KLASSIEK EN ACTUEEL

"(...) Een communist die op de gedachte zou komen met het communisme te pronken op grond van de door hem overgenomen, voltooide eindconclusies, zonder zelf een zeer ernstige, moeizame, zware arbeid daarvoor te verrichten, zonder nauwkeurig de feiten te bestuderen waar tegenover hij verplicht is kritisch te staan - een dergelijke communist zou een zeer treurige figuur zijn. Een dergelijke oppervlakkigheid zou beslist verderfelijk zijn. Als ik weet dat ik weinig weet, zal ik zien te bereiken dat ik meer weet; maar als iemand verklaart dat hij communist is en dat men hem niets meer hoeft te leren zal deze man van alles kunnen worden behalve een communist.
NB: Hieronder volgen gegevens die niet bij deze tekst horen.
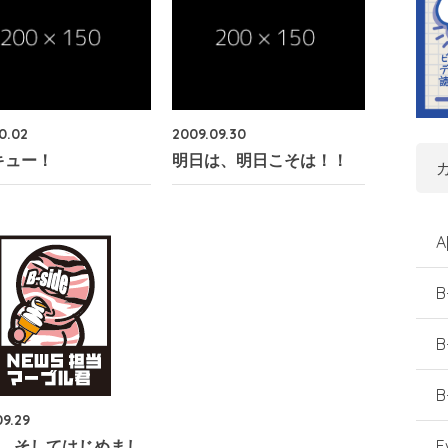
0.02
2009.09.30
キュー！
明日は、明日こそは！！
A
B
B
B
09.29
E
年、そしてはじめまし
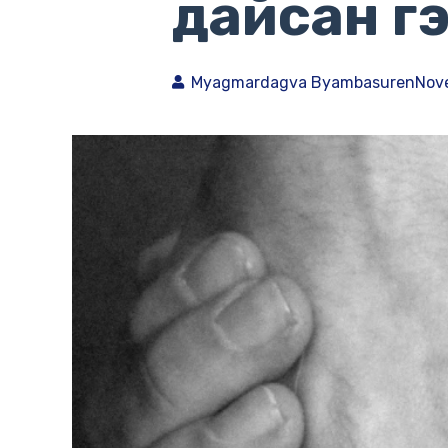
дайсан гэж
Myagmardagva Byambasuren
Nov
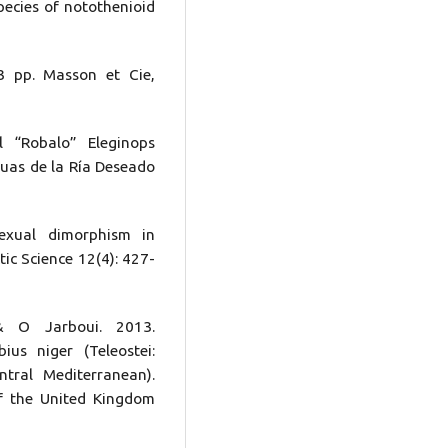
pecies of notothenioid
3 pp. Masson et Cie,
 “Robalo” Eleginops
guas de la Ría Deseado
exual dimorphism in
ic Science 12(4): 427-
& O Jarboui. 2013.
us niger (Teleostei:
ntral Mediterranean).
of the United Kingdom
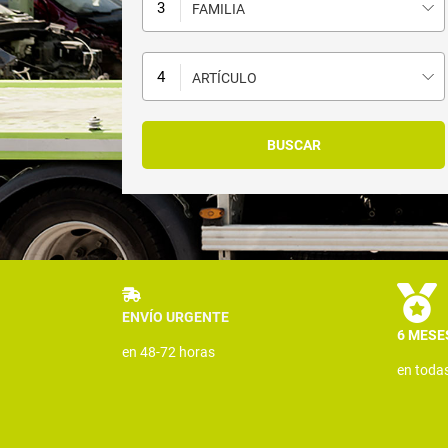
FAMILIA
ARTÍCULO
ENVÍO URGENTE
6 MESE
en 48-72 horas
en toda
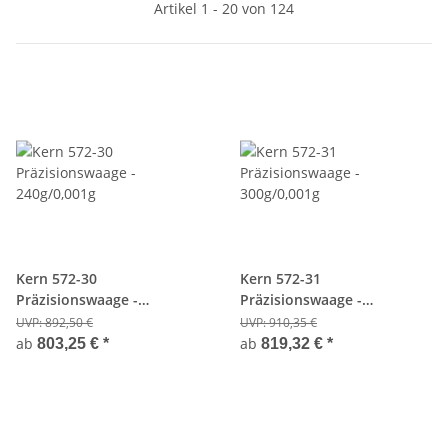
Artikel 1 - 20 von 124
Kern 572-30
Kern 572-31
Präzisionswaage -
Präzisionswaage -
240g/0,001g
300g/0,001g
UVP:
892,50 €
UVP:
910,35 €
ab
ab
803,25 €
*
819,32 €
*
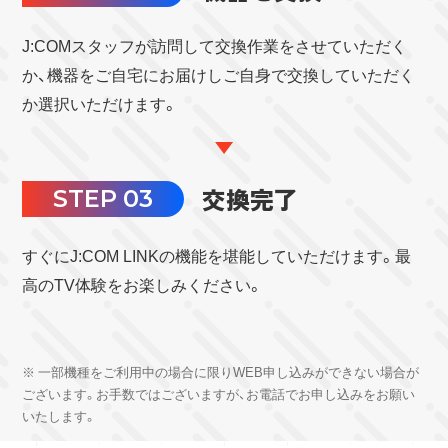
J:COMスタッフが訪問して交換作業をさせていただく
か、機器をご自宅にお届けしご自身で交換していただく
か選択いただけます。
交換完了
STEP 03
すぐにJ:COM LINKの機能を堪能していただけます。最
高のTV体験をお楽しみください。
※ 一部機種をご利用中の場合に限りWEB申し込みができない場合が
ございます。お手数ではございますが、お電話でお申し込みをお願い
いたします。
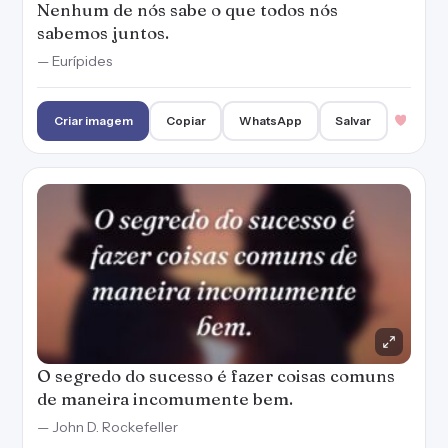
Nenhum de nós sabe o que todos nós
sabemos juntos.
— Eurípides
Criar imagem
Copiar
WhatsApp
Salvar
O segredo do sucesso é fazer coisas comuns
de maneira incomumente bem.
— John D. Rockefeller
De oude school kweekte lakeien, die de kapitalisten nodig hadden; de oude school maakte uit mannen van de wetenschap mensen die moesten schrijven en spreken zoals het de kapitalisten van pas kwam. Juist daarom moeten wij die school afwijzen. Maar als we haar moeten afwijzen, haar moeten vernietigen, betekent dat dan dat we er niet alles van moeten overnemen wat de mensheid aan voor de mensen noodzakelijke dingen heeft verzameld? Betekent dat, dat we geen onderscheid moeten maken tussen dat wat voor het kapitalisme nodig was en dat wat voor het communisme nodig is? (...)"

Uit de redevoering van Lenin op het 3e congres van de Communistische Jeugdbond van Rusland, 1920.